Task details:
Look for the word "最近购买" in the material below, then report each line where it occurs.

Given entries:

=== Section Start ===

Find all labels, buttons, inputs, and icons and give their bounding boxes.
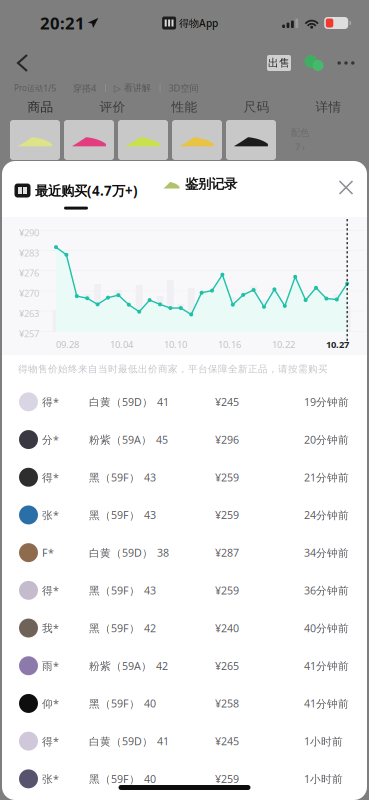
staticText: 商品	[28, 99, 54, 115]
staticText: 配色	[291, 127, 309, 139]
staticText: ¥283	[19, 246, 39, 259]
staticText: 仰*	[42, 696, 59, 711]
staticText: 40分钟前	[304, 621, 349, 635]
staticText: 得*	[42, 470, 59, 484]
staticText: F*	[42, 545, 54, 560]
staticText: 7 ›	[295, 140, 305, 153]
staticText: 黑（59F）	[89, 621, 140, 635]
staticText: ¥270	[19, 287, 39, 300]
button[interactable]: 详情	[292, 96, 364, 118]
staticText: 43	[144, 470, 156, 484]
staticText: 43	[144, 583, 156, 598]
staticText: 3D空间	[168, 82, 198, 94]
button[interactable]: 更多	[325, 53, 357, 73]
staticText: 19分钟前	[304, 395, 349, 409]
staticText: 鉴别记录	[185, 176, 237, 192]
staticText: 41分钟前	[304, 658, 349, 673]
staticText: 分*	[42, 432, 59, 447]
staticText: 我*	[42, 621, 59, 635]
staticText: 粉紫（59A）	[89, 658, 152, 673]
staticText: 黑（59F）	[89, 696, 140, 711]
staticText: 白黄（59D）	[89, 545, 153, 560]
button[interactable]: 最近购买(4.7万+)	[8, 168, 138, 210]
staticText: 张*	[42, 508, 59, 522]
button[interactable]: 性能	[148, 96, 220, 118]
staticText: 34分钟前	[304, 545, 349, 560]
staticText: 1小时前	[304, 734, 343, 748]
button[interactable]: 返回	[12, 51, 36, 75]
staticText: 得物售价始终来自当时最低出价商家，平台保障全新正品，请按需购买	[18, 363, 328, 375]
staticText: 得物App	[179, 16, 218, 30]
staticText: 40	[144, 696, 156, 711]
staticText: 10.10	[164, 338, 187, 351]
staticText: ¥259	[215, 583, 239, 598]
button[interactable]: F*	[2, 534, 367, 572]
staticText: 尺码	[244, 99, 270, 115]
staticText: 42	[156, 658, 168, 673]
staticText: 21分钟前	[304, 470, 349, 484]
staticText: ¥259	[215, 470, 239, 484]
button[interactable]: 鉴别记录	[138, 176, 237, 202]
staticText: 41	[157, 734, 169, 748]
staticText: 白黄（59D）	[89, 395, 153, 409]
staticText: 20:21	[40, 12, 85, 34]
staticText: 1/5	[43, 82, 56, 94]
button[interactable]: 张*	[2, 760, 367, 798]
staticText: 41分钟前	[304, 696, 349, 711]
staticText: 得*	[42, 734, 59, 748]
staticText: 24分钟前	[304, 508, 349, 522]
staticText: ▷ 看讲解	[114, 82, 151, 94]
staticText: 性能	[172, 99, 198, 115]
staticText: 10.27	[326, 338, 349, 351]
staticText: 得*	[42, 395, 59, 409]
button[interactable]: 得*	[2, 722, 367, 760]
staticText: 黑（59F）	[89, 772, 140, 786]
staticText: 粉紫（59A）	[89, 432, 152, 447]
staticText: 36分钟前	[304, 583, 349, 598]
button[interactable]: 关闭	[334, 176, 358, 202]
staticText: 38	[157, 545, 169, 560]
staticText: 10.16	[218, 338, 241, 351]
staticText: ¥259	[215, 772, 239, 786]
staticText: 09.28	[56, 338, 79, 351]
staticText: 最近购买(4.7万+)	[35, 181, 138, 200]
staticText: ¥257	[19, 327, 39, 340]
button[interactable]: 分*	[2, 421, 367, 458]
button[interactable]: 得*	[2, 383, 367, 421]
staticText: 40	[144, 772, 156, 786]
staticText: ¥276	[19, 267, 39, 279]
staticText: 黑（59F）	[89, 583, 140, 598]
staticText: ¥296	[215, 432, 239, 447]
staticText: 42	[144, 621, 156, 635]
staticText: 详情	[316, 99, 342, 115]
button[interactable]: 得*	[2, 458, 367, 496]
staticText: ¥265	[215, 658, 239, 673]
button[interactable]: 雨*	[2, 647, 367, 685]
staticText: 白黄（59D）	[89, 734, 153, 748]
staticText: 出售	[268, 56, 290, 70]
staticText: 黑（59F）	[89, 508, 140, 522]
staticText: ¥258	[215, 696, 239, 711]
button[interactable]: 得*	[2, 572, 367, 609]
button[interactable]: 尺码	[220, 96, 292, 118]
button[interactable]: 分享	[293, 53, 325, 73]
button[interactable]: 出售	[265, 53, 293, 73]
staticText: 10.22	[272, 338, 295, 351]
staticText: ¥290	[19, 226, 39, 239]
staticText: 10.04	[110, 338, 133, 351]
staticText: 黑（59F）	[89, 470, 140, 484]
staticText: 45	[156, 432, 168, 447]
staticText: 穿搭4	[73, 82, 96, 94]
staticText: ¥263	[19, 307, 39, 320]
staticText: ¥240	[215, 621, 239, 635]
button[interactable]: 张*	[2, 496, 367, 534]
button[interactable]: 仰*	[2, 685, 367, 722]
staticText: 1小时前	[304, 772, 343, 786]
staticText: 41	[157, 395, 169, 409]
staticText: ¥245	[215, 734, 239, 748]
staticText: 张*	[42, 772, 59, 786]
button[interactable]: 评价	[76, 96, 148, 118]
button[interactable]: 我*	[2, 609, 367, 647]
button[interactable]: 商品	[4, 96, 76, 118]
staticText: ¥259	[215, 508, 239, 522]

=== Section End ===

The completed task:
button[interactable]: 最近购买(4.7万+)	[8, 168, 138, 210]
staticText: 最近购买(4.7万+)	[35, 181, 138, 200]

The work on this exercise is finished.